We, as humans, are caught in a predicament. We desire things and we fail to get them. We get them and they fail to fulfill us like we hoped.
I, just as everyone, have ran to the external stimuli, amassing for myself a harbor of goods based on my desires. What has it gotten me? lost.
Relationships fail. Drugs wear off. Highs fall. Money fails to buy happiness. Trends change. Trends change. Bodies change. Do I change? Is there an "I" that doesn't change? A soul? Something beyond ego, beyond products of consciousness, that science tells us is a product of the mind?
Do I have a soul? That's my question. Is there something beyond base material existence?
When I grow up and become old, what changes, my very being or my outward appearance?

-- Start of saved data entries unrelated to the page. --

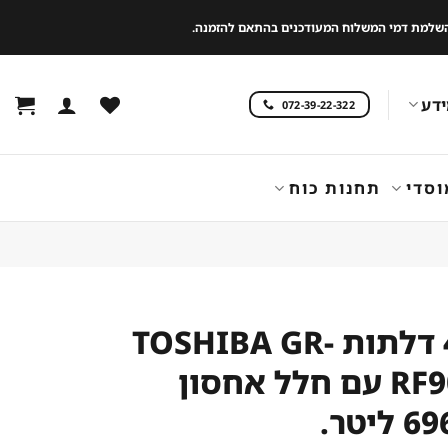
 להשלמת דמי המשלוח המעודכנים בהתאם להזמנה.
דע
072-39-22-322
וסדי
תחנות כוח
מקרר 4 דלתות TOSHIBA GR-
RF900WI1 עם חלל אחסון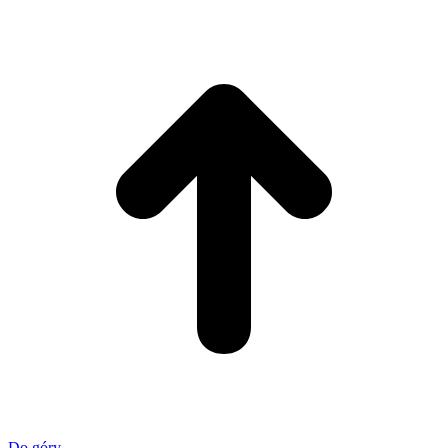
Do góry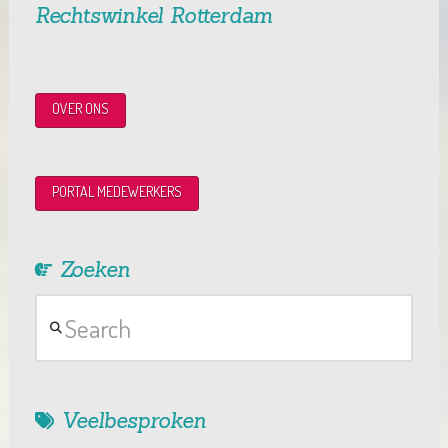
Rechtswinkel Rotterdam
OVER ONS
PORTAL MEDEWERKERS
Zoeken
Search
Veelbesproken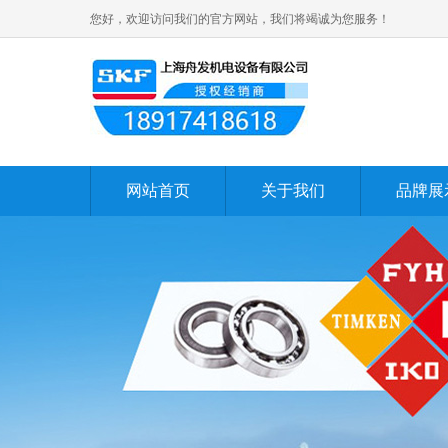
您好，欢迎访问我们的官方网站，我们将竭诚为您服务！
网站首页
关于我们
品牌展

Am I an accumulation of my possessions? When my possessions cease to be, do I cease to be? When my possessions change, do I change?

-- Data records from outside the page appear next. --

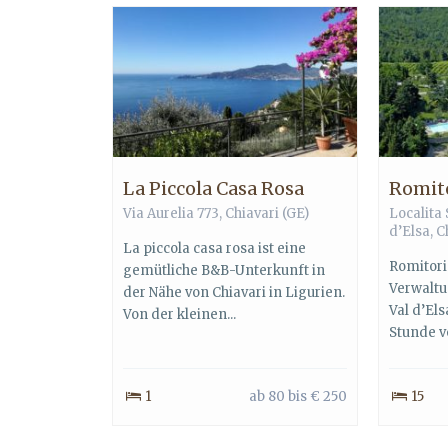
La Piccola Casa Rosa
Romito
Via Aurelia 773,
Chiavari
(GE)
Localita 
d’Elsa
,
C
La piccola casa rosa ist eine
Romitori
gemütliche B&B-Unterkunft in
Verwaltu
der Nähe von Chiavari in Ligurien.
Val d’Els
Von der kleinen...
Stunde vo
1
ab 80 bis € 250
15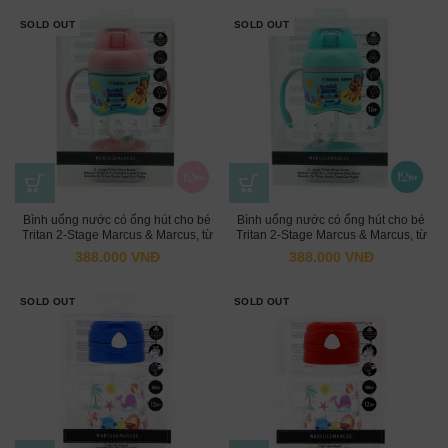
SOLD OUT
SOLD OUT
Bình uống nước có ống hút cho bé
Bình uống nước có ống hút cho bé
Tritan 2-Stage Marcus & Marcus, từ
Tritan 2-Stage Marcus & Marcus, từ
12 tháng – Hồng
12 tháng – Xanh dương
388.000
VNĐ
388.000
VNĐ
SOLD OUT
SOLD OUT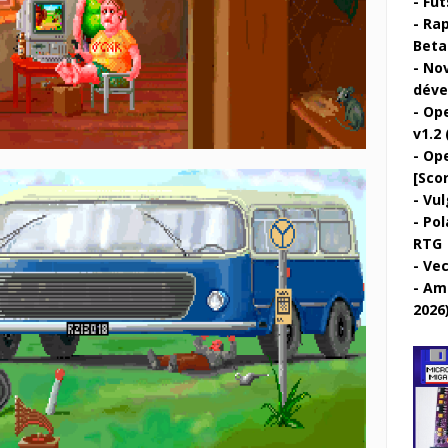
Fut
Rap
Beta 
Nov
déve
Ope
v1.2 
Ope
[Sco
Vul
Pol
RTG
Vec
Ami
2026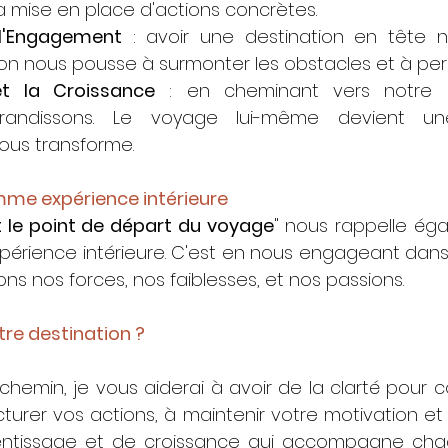
 mise en place d'actions concrètes.
 l'Engagement
 : avoir une destination en tête 
ion nous pousse à surmonter les obstacles et à per
et la Croissance
 : en cheminant vers notre ob
andissons. Le voyage lui-même devient une
nous transforme.
mme expérience intérieure
t le point de départ du voyage
" nous rappelle éga
périence intérieure. C'est en nous engageant dans
s nos forces, nos faiblesses, et nos passions.
otre destination ?
emin, je vous aiderai à avoir de la clarté pour co
cturer vos actions, à maintenir votre motivation et 
entissage et de croissance qui accompagne cha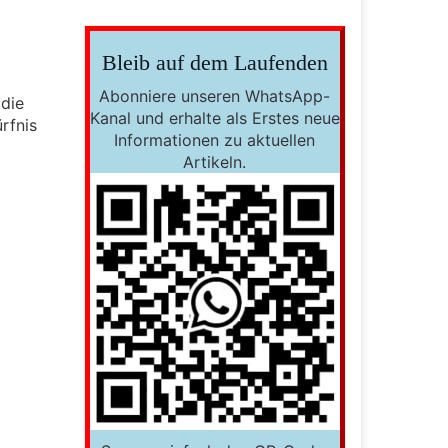
Bleib auf dem Laufenden
Abonniere unseren WhatsApp-
 die
Kanal und erhalte als Erstes neue
rfnis
Informationen zu aktuellen
Artikeln.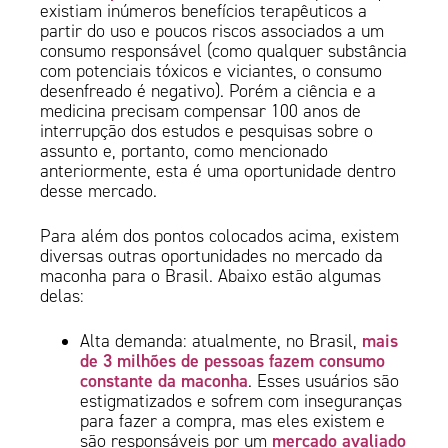
existiam inúmeros benefícios terapêuticos a
partir do uso e poucos riscos associados a um
consumo responsável (como qualquer substância
com potenciais tóxicos e viciantes, o consumo
desenfreado é negativo). Porém a ciência e a
medicina precisam compensar 100 anos de
interrupção dos estudos e pesquisas sobre o
assunto e, portanto, como mencionado
anteriormente, esta é uma oportunidade dentro
desse mercado.
Para além dos pontos colocados acima, existem
diversas outras oportunidades no mercado da
maconha para o Brasil. Abaixo estão algumas
delas:
mais
Alta demanda: atualmente, no Brasil,
de 3 milhões de pessoas fazem consumo
constante da maconha
. Esses usuários são
estigmatizados e sofrem com inseguranças
para fazer a compra, mas eles existem e
mercado avaliado
são responsáveis por um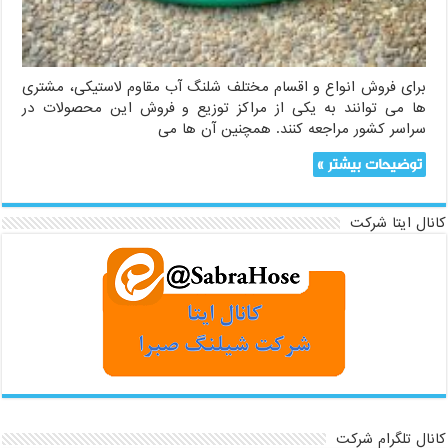
برای فروش انواع و اقسام مختلف شلنگ آب مقاوم لاستیکی، مشتری
ها می توانند به یکی از مراکز توزیع و فروش این محصولات در
سراسر کشور مراجعه کنند. همچنین آن ها می
توضیحات بیشتر »
کانال ایتا شرکت
کانال تلگرام شرکت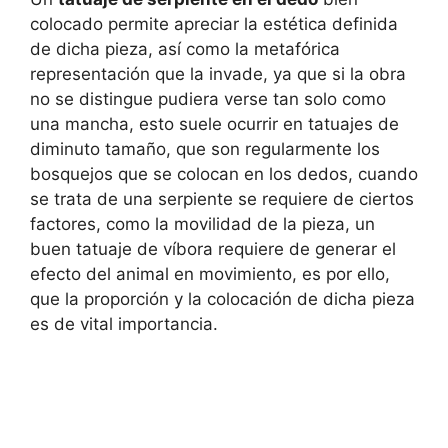
colocado permite apreciar la estética definida
de dicha pieza, así como la metafórica
representación que la invade, ya que si la obra
no se distingue pudiera verse tan solo como
una mancha, esto suele ocurrir en tatuajes de
diminuto tamaño, que son regularmente los
bosquejos que se colocan en los dedos, cuando
se trata de una serpiente se requiere de ciertos
factores, como la movilidad de la pieza, un
buen tatuaje de víbora requiere de generar el
efecto del animal en movimiento, es por ello,
que la proporción y la colocación de dicha pieza
es de vital importancia.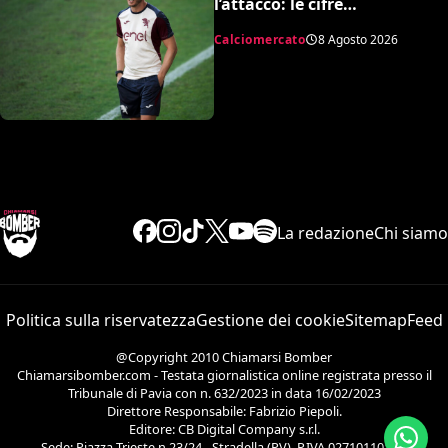
l’attacco: le cifre
dell’operazione
Calciomercato
8 Agosto 2026
La redazione
Chi siamo
Politica sulla riservatezza
Gestione dei cookie
Sitemap
Feed
@Copyright 2010 Chiamarsi Bomber
Chiamarsibomber.com - Testata giornalistica online registrata presso il
Tribunale di Pavia con n. 632/2023 in data 16/02/2023
Direttore Responsabile: Fabrizio Piepoli.
Editore: CB Digital Company s.r.l.
Sede: Piazza Trieste n.23/24 - Stradella (PV). P.IVA 02710110186.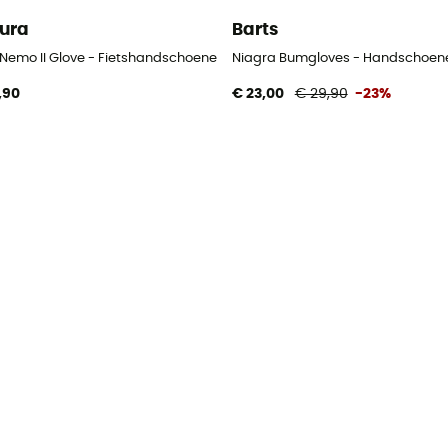
ura
Barts
n
s Nemo II Glove - Fietshandschoenen - Kinderen
Niagra Bumgloves - Handschoene
,90
€ 23,00
€ 29,90
-23%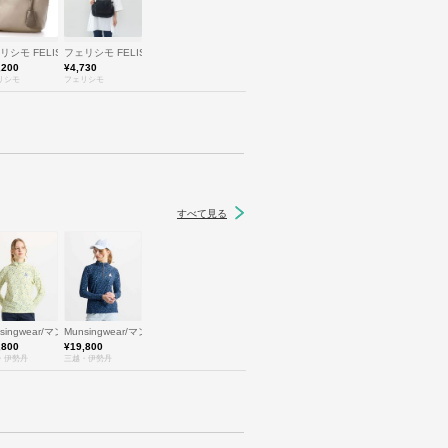
O
リシモ FELISSIMO
フェリシモ FELISSIMO
,200
¥4,730
リシモ
フェリシモ
すべて見る
nsingwear/マンシングウェア
Munsingwear/マンシングウェア
,800
¥19,800
・伊勢丹
三越・伊勢丹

Am I a collection of chemical reactions, forever living in a materialist determinism with only the illusion of freewill, of self, of soul? Our is this material world the illusion? Is this Maya with the world-soul pervading everything, only waiting for me to give up my limited materialism?
And If I have a soul, in what way do I relate to myself? How did I lose the connection? How do I again find myself?
Such thoughts quickly throw me into ideas of God, but my thoughts on Self are already violently conflicting an d confusing...so this is my first question. What am I?